A.Finkielkraut - Ce à quoi je tiens n’est pas corrodé par la démocratie représentative, mais par la dynamique égalitaire qui introduit les normes de la démocratie dans des domaines où celles-ci n’ont rien à faire, comme la famille, l’éducation et la culture.
A.Badiou - Mais attendez, ce n’est pas la dynamique égalitaire, le problème ! Nous sommes dans une société totalement oligarchique...
 A.Finkielkraut - Vous préconisez donc, pour abattre l’oligarchie, un autre type d’organisation politique que la démocratie représentative. Et vous dites, à plusieurs reprises, qu’il n’y a de politique digne de ce nom qu’habitée par la révolte contre l’inégalité. Mais regardons, par exemple, le fonctionnement d’Internet (...)  Dans la blogosphère, l’ordre du discours est dynamité. Toutes les censures sont levées : l’égalité règne, la spontanéité déferle, la parole se lâche. Les représentants sont court-circuités. Il n’y a que la médiation qui tienne. On a le droit de tout dire, on peut parler de tout dans n’importe quelle circonstance, n’importe qui peut parler de n’importe quoi; le partage du vrai et du faux est aboli; il n’y a plus de critères, il n’y a que des opinions; rien n’est supérieur à rien; les faits historiques cohabitent avec leur négation et ce qui restait de civilité, c’est-à-dire de préséance de l’autre dans les rapports humains, ne résiste pas au vertige de la communication immédiate entre interlocuteurs sans visage. Fin des inhibitions, décapitations des figures d’autorité, renversement de la bienséance : Internet c’est 68 à perpétuité”.
A.Badiou - Vous oubliez de préciser de quelle égalité il s’agit. “Egalité” ne signifie aucunement la mise en équivalence généralisée des opinions. Ça c’est une définition absolument misérable de l’égalité. Je reviens donc à mon aristocratisme essentiel : toute égalité est relative au système de vérité auquel elle se réfère. Sans quoi l’égalité des opinions n’est en rien discernable de l'égalité marchande elle-même : c’est la substitualité des opinions, exactement comme la monnaie est substituable (...)  Il est quand même frappant de voir que l’on assiste bel et bien à la dissolution de toutes les formes traditionnelles de l’autorité, et pour une raison que je crois simple : la hiérarchie, et  non l’équivalence, des opinions constitue une subjectivité qui est hétérogène au capitalisme. La capitalisme demande une subjectivité séparée, individuelle et consommatrice. Et même Internet est un instrument de façonnage d’une subjectivité de ce type. Une subjectivité solitaire pour qui son opinion la plus spontanée mérite d’être inscrite à la face du monde, en équivalence à toutes les autres.
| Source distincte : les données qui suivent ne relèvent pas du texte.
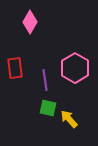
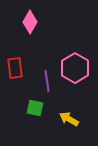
purple line: moved 2 px right, 1 px down
green square: moved 13 px left
yellow arrow: rotated 18 degrees counterclockwise
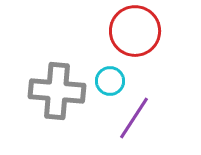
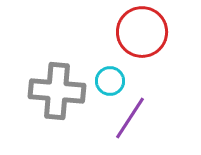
red circle: moved 7 px right, 1 px down
purple line: moved 4 px left
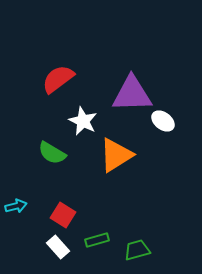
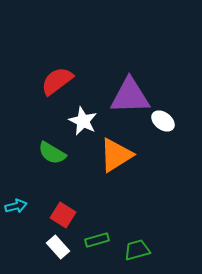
red semicircle: moved 1 px left, 2 px down
purple triangle: moved 2 px left, 2 px down
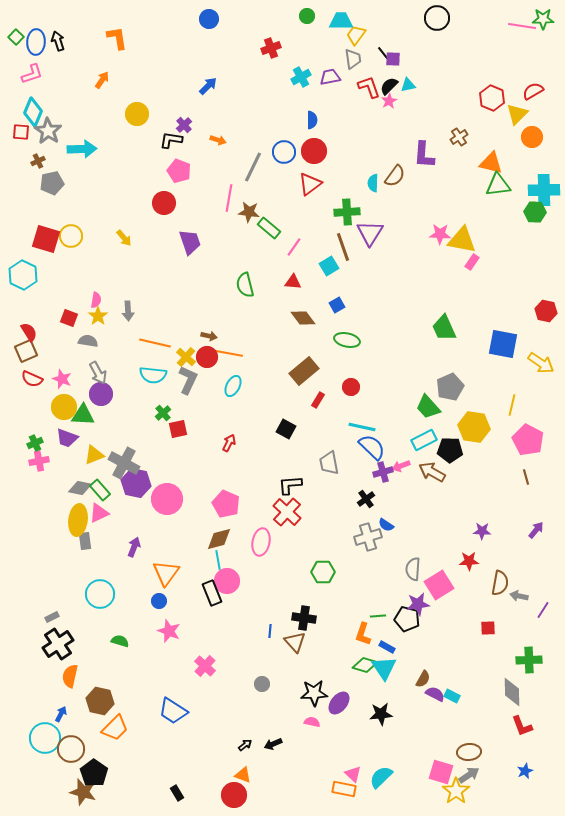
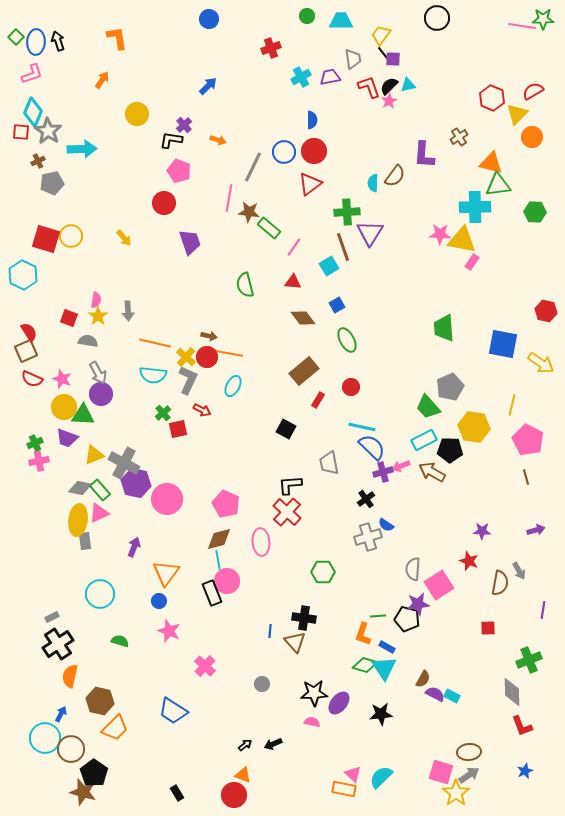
yellow trapezoid at (356, 35): moved 25 px right
cyan cross at (544, 190): moved 69 px left, 17 px down
green trapezoid at (444, 328): rotated 20 degrees clockwise
green ellipse at (347, 340): rotated 50 degrees clockwise
red arrow at (229, 443): moved 27 px left, 33 px up; rotated 90 degrees clockwise
purple arrow at (536, 530): rotated 36 degrees clockwise
pink ellipse at (261, 542): rotated 16 degrees counterclockwise
red star at (469, 561): rotated 24 degrees clockwise
gray arrow at (519, 596): moved 25 px up; rotated 132 degrees counterclockwise
purple line at (543, 610): rotated 24 degrees counterclockwise
green cross at (529, 660): rotated 20 degrees counterclockwise
yellow star at (456, 791): moved 2 px down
Mais ça, qu’est-ce que c’est ? C’est le sujet rêvé pour le capitalisme! Celui-ci ne veut surtout pas de sujet pour qui il existe des valeurs non substituables. qu’est-ce qu’il pourrait faire d’un sujet qui aime la beauté, l’amour, la politique révolutionnaire,  les mathématiques pures, ou même d’un sujet, comme vous et moi, qui aime son pays ? Il n’en a rien à faire, car ça ne correspond en rien à la circulation qu’il organise.

Et l’échange final 

A.Finkielkraut - Je prends acte sans plaisir, pour ma part, de notre entrée dans une époque post-nationale. C’est sans doute parce que la France se défait que j’éprouve à son endroit ce patriotisme de compassion dont parlait Simone Weil. Ce que je regrette aujourd’hui c’est de voir la bien-pensance s’acharner contre une telle tendresse. Cela ne fait qu’aggraver la mélancolie que vous avez remarquée tout au long de ce dialogue.
A.Badiou - Lorsque je la dis vôtre, c’est toujours avec une sourde inclination à la partager. Je pense que vous ne m’avez pas entendu sur ce point. Et j’irai même jusqu’à définir toute une partie de ce que je fais comme une lutte énergique contre cette mélancolie.

Un grand plaisir que la lecture de ce dialogue rare entre deux interlocuteurs intransigeants - l’un faisant assaut de culture l’autre de dialectique - loin de tout consensus certes, mais dans le respect et l’estime de l'autre.

Badiou/Finkielkraut, L’Explication, Ed.Lignes, 2010, 172 p.